I've done several successful limited test copies to disk from testdisk, and the files (mostly photos) appear to be correct, whether the sector size is set to 512 or 4096. No errors during the copy process.

I'm resigned to playing it safe, buying a new 6TB external USB drive and copying over everything from within testdisk.

What I'd like to know if there's a utility to definitively tell me how an external drive is presented to Windows. The closest I've come is Gsmart Control, which reports 512 logical / 4096 physical for the drive while it's in the USB enclosure. And I'm not really sure how to interpret that.

recuperation
Posts: 2721
Joined: 04 Jan 2019, 09:48
Location: Hannover, Deutschland (Germany, Allemagne)

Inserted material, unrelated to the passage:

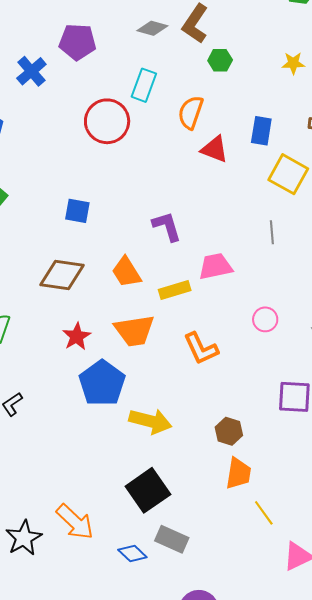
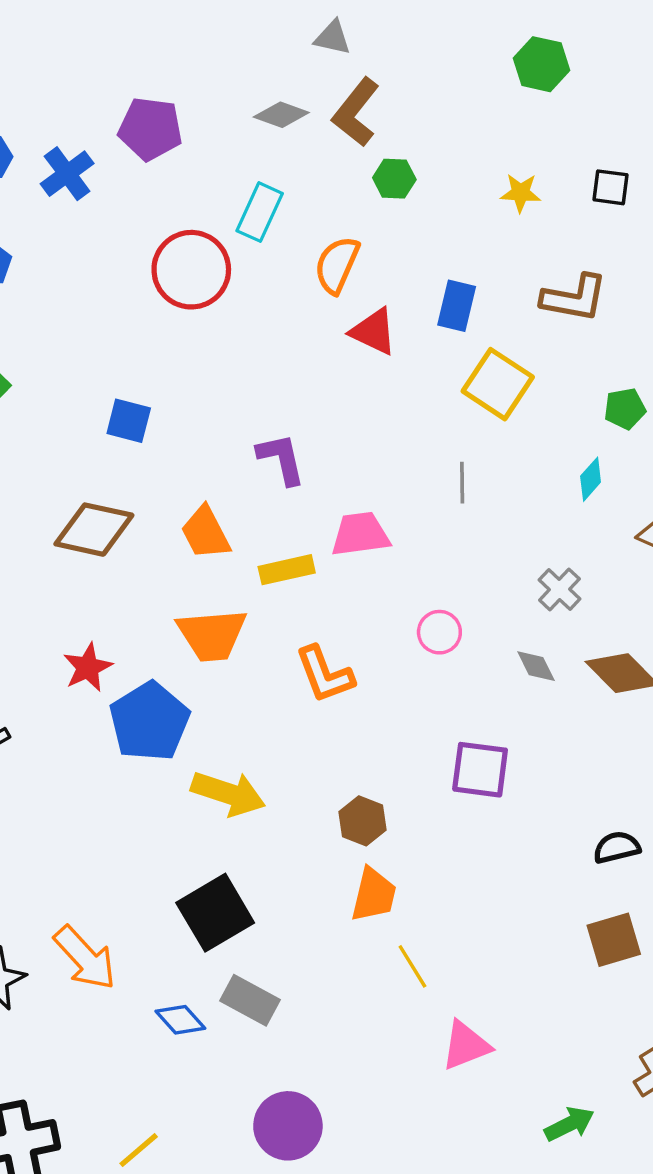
red star: (77, 336) -> (88, 667), moved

Re: Recovering a Seagate Desktop Expansion disk

#2 Post by recuperation »

rbailin wrote: 26 Oct 2021, 02:11
What I'd like to know if there's a utility to definitively tell me how an external drive is presented to Windows. The closest I've come is Gsmart Control, which reports 512 logical / 4096 physical for the drive while it's in the USB enclosure. And I'm not really sure how to interpret that.
4096 bytes physical (real!) internally disguised as 512 bytes externally (emulated by the drive).

Read here:
https://www.seagate.com/tech-insights/a ... master-ti/

But - I consider the proclaimed gain in "efficiency" as a loss in error protection because the so-called "gain" comes at the cost of error correction information!